Collected data entries
◆ ◆ ◆

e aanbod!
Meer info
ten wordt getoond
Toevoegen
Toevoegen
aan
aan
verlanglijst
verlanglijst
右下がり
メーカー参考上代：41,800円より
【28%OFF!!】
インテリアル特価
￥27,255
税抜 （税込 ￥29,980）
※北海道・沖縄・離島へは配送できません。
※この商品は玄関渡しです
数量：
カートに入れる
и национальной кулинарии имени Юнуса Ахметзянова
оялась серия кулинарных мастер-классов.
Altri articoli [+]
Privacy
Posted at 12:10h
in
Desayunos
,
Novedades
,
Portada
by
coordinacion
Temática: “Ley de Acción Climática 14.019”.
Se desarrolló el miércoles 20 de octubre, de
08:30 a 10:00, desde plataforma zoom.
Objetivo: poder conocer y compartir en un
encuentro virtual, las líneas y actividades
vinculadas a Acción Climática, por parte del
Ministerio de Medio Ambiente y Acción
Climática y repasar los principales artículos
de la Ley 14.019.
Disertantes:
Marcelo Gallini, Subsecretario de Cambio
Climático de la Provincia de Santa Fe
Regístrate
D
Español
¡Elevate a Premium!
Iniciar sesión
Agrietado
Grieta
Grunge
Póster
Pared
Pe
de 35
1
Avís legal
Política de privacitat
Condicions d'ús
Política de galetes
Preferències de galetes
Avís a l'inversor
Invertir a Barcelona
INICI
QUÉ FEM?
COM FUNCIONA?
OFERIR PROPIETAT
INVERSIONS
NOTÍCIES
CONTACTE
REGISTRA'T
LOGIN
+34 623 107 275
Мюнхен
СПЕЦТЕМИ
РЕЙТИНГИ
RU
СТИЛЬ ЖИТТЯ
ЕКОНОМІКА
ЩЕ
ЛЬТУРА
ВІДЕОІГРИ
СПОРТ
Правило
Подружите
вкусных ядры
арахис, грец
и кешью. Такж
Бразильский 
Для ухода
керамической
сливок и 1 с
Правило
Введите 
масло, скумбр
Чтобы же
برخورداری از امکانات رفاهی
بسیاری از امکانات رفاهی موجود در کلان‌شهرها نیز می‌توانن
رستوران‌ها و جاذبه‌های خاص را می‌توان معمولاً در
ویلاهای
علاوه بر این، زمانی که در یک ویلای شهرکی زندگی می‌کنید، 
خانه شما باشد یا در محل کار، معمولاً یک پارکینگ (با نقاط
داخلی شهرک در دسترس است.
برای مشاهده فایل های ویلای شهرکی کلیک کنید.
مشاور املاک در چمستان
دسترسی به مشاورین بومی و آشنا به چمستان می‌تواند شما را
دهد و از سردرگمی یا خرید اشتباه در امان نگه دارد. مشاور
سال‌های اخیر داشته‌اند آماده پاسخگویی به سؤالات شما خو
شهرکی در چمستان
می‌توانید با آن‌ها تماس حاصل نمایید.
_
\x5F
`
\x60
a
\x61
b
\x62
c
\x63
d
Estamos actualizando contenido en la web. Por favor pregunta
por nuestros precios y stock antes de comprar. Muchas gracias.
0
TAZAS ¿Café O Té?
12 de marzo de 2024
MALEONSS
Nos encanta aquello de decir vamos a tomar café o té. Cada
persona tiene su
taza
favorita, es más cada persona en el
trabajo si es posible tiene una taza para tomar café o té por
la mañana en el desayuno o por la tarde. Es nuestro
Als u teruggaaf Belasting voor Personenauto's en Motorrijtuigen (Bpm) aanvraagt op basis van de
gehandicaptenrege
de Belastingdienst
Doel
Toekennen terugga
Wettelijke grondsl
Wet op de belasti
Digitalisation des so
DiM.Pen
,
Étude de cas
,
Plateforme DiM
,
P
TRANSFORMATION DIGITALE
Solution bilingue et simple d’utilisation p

◆ ◆ ◆

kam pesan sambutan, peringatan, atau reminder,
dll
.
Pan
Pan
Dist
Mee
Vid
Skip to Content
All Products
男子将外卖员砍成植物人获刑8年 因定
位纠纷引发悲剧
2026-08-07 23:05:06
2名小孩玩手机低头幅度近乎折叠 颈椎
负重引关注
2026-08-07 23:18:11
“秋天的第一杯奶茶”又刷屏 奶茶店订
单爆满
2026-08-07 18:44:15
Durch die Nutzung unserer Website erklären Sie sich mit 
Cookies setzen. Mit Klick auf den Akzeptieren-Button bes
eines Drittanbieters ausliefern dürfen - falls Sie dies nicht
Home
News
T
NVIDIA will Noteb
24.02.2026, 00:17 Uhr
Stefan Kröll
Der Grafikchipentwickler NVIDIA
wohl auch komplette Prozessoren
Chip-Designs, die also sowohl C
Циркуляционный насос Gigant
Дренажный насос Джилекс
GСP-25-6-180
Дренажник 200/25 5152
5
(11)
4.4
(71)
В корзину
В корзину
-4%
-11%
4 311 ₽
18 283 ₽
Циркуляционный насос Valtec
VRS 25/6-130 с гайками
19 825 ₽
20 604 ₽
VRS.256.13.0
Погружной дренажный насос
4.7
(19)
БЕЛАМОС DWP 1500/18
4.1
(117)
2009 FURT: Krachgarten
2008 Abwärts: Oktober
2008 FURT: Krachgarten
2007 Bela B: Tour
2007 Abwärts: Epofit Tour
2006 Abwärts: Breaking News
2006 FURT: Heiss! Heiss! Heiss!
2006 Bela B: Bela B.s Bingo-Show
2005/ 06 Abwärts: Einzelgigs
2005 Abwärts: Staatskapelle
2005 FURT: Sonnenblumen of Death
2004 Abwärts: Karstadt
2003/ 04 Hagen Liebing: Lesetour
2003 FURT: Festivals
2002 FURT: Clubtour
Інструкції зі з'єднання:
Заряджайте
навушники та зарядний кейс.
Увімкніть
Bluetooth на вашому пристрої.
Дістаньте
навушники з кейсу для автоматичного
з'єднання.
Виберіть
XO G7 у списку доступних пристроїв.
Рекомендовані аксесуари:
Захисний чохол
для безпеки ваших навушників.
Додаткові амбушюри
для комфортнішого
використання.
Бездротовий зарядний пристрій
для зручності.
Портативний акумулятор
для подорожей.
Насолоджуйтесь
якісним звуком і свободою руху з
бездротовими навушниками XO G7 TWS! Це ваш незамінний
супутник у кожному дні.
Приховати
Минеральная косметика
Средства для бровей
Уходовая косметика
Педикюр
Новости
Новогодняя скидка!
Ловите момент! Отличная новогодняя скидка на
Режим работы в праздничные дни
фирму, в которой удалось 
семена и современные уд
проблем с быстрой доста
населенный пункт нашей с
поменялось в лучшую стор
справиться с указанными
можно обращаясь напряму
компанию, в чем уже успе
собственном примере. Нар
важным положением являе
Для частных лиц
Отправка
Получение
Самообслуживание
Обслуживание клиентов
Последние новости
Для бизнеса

◆ ◆ ◆

--- Work request ---
What you return must be the lines above that run from the line with "Digitalisation des so" to the line with "Solution bilingue et simple d’utilisation p", inclusive, each copied exactly.

--- Result for this task ---
Digitalisation des so
DiM.Pen
,
Étude de cas
,
Plateforme DiM
,
P
TRANSFORMATION DIGITALE
Solution bilingue et simple d’utilisation p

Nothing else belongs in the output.